The behavior was captured by filmmakers during the creation of the BBC One documentary series Dolphins: Spy in the Pod, which used spy cameras hidden in fake turtles, fish and squid to film more than 900 hours of the aquatic mammals in their natural habitat.
Puffer fish release a toxin that can be deadly in larger amounts, but it can produce a narcotic effect in smaller doses.
Scientists found that dolphins apparently had learned just how much of the toxin would safely intoxicate them, and they carefully chewed the fish and then passed it among themselves.

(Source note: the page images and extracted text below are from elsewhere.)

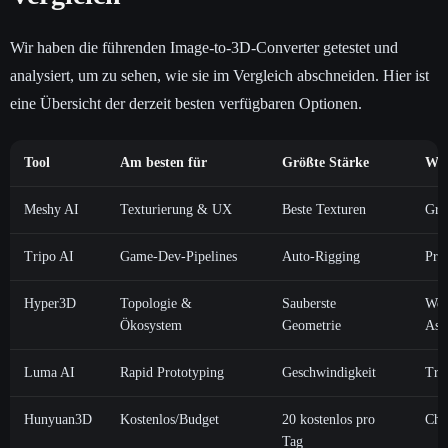
Wir haben die führenden Image-to-3D-Converter getestet und
analysiert, um zu sehen, wie sie im Vergleich abschneiden. Hier ist
eine Übersicht der derzeit besten verfügbaren Optionen.
Tool
Am besten für
Größte Stärke
Wic
Meshy AI
Texturierung & UX
Beste Texturen
Grö
Tripo AI
Game-Dev-Pipelines
Auto-Rigging
Pro
Hyper3D
Topologie &
Sauberste
Weni
Ökosystem
Geometrie
Ass
Luma AI
Rapid Prototyping
Geschwindigkeit
Tri
Hunyuan3D
Kostenlos/Budget
20 kostenlos pro
Chi
Tag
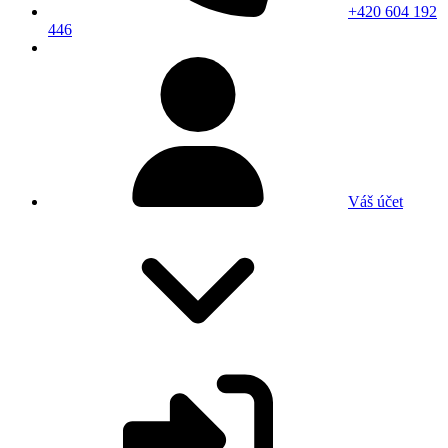
+420 604 192
446
Váš účet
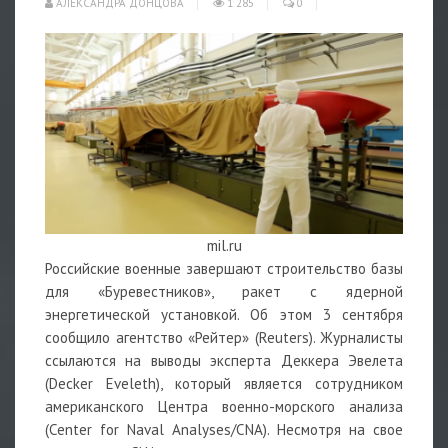
АЛЕКСАНДРА ДОНЦОВА
1 285
0
mil.ru
Российские военные завершают строительство базы
для «Буревестников», ракет с ядерной
энергетической установкой. Об этом 3 сентября
сообщило агентство «Рейтер» (Reuters). Журналисты
ссылаются на выводы эксперта Деккера Эвелета
(Decker Eveleth), который является сотрудником
американского Центра военно-морского анализа
(Center for Naval Analyses/CNA). Несмотря на свое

“This was a case of young dolphins purposely experimenting with something we know to be intoxicating,” said Rob Pilley, a zoologist who worked as a producer for the series. “After chewing the puffer gently and passing it round, they began acting most peculiarly, hanging around with their noses at the surface as if fascinated by their own reflection.”

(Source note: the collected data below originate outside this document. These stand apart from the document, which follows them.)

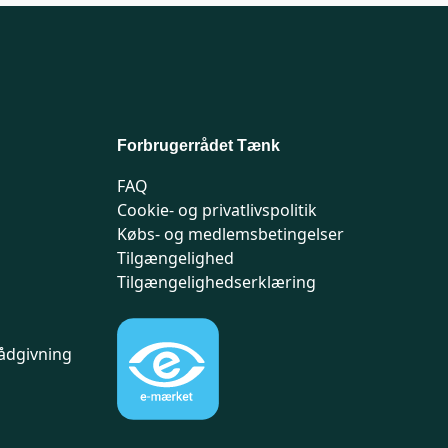
Forbrugerrådet Tænk
FAQ
Cookie- og privatlivspolitik
Købs- og medlemsbetingelser
Tilgængelighed
Tilgængelighedserklæring
ådgivning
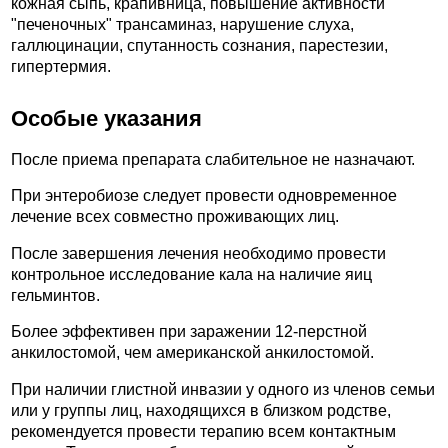
кожная сыпь, крапивница, повышение активности
"печеночных" трансаминаз, нарушение слуха,
галлюцинации, спутанность сознания, парестезии,
гипертермия.
Особые указания
После приема препарата слабительное не назначают.
При энтеробиозе следует провести одновременное
лечение всех совместно проживающих лиц.
После завершения лечения необходимо провести
контрольное исследование кала на наличие яиц
гельминтов.
Более эффективен при заражении 12-перстной
анкилостомой, чем американской анкилостомой.
При наличии глистной инвазии у одного из членов семьи
или у группы лиц, находящихся в близком родстве,
рекомендуется провести терапию всем контактным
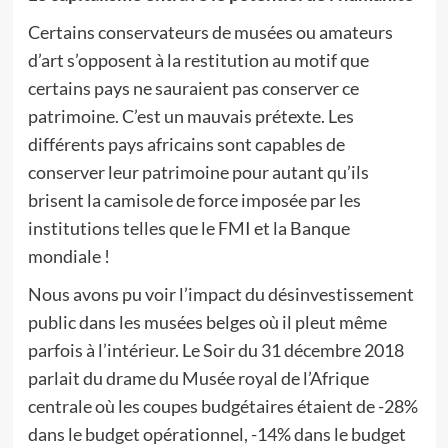
Certains conservateurs de musées ou amateurs
d’art s’opposent à la restitution au motif que
certains pays ne sauraient pas conserver ce
patrimoine. C’est un mauvais prétexte. Les
différents pays africains sont capables de
conserver leur patrimoine pour autant qu’ils
brisent la camisole de force imposée par les
institutions telles que le FMI et la Banque
mondiale !
Nous avons pu voir l’impact du désinvestissement
public dans les musées belges où il pleut même
parfois à l’intérieur. Le Soir du 31 décembre 2018
parlait du drame du Musée royal de l’Afrique
centrale où les coupes budgétaires étaient de -28%
dans le budget opérationnel, -14% dans le budget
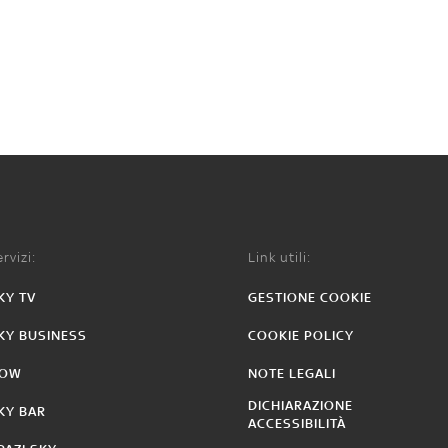
rvizi:
Link utili:
KY TV
GESTIONE COOKIE
KY BUSINESS
COOKIE POLICY
OW
NOTE LEGALI
DICHIARAZIONE
KY BAR
ACCESSIBILITÀ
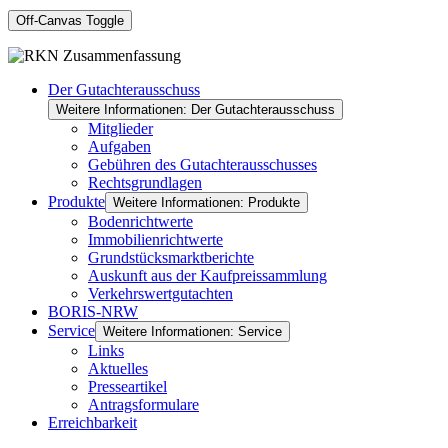
Off-Canvas Toggle
Der Gutachterausschuss
Weitere Informationen: Der Gutachterausschuss
Mitglieder
Aufgaben
Gebühren des Gutachterausschusses
Rechtsgrundlagen
Produkte
Weitere Informationen: Produkte
Bodenrichtwerte
Immobilienrichtwerte
Grundstücksmarktberichte
Auskunft aus der Kaufpreissammlung
Verkehrswertgutachten
BORIS-NRW
Service
Weitere Informationen: Service
Links
Aktuelles
Presseartikel
Antragsformulare
Erreichbarkeit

Pilley said the behavior was reminiscent of human attempts to seek biological highs.
“It reminded us of that craze a few years ago when people started licking toads to get a buzz, especially the way they hung there in a daze afterwards,” he said. “It was the most extraordinary thing to see.”
The series premiers Thursday, and the “puff-puff-pass” scene will be shown in the second episode.
The documentary makers have previously used similar techniques to record behavior by penguins, lions and elephants.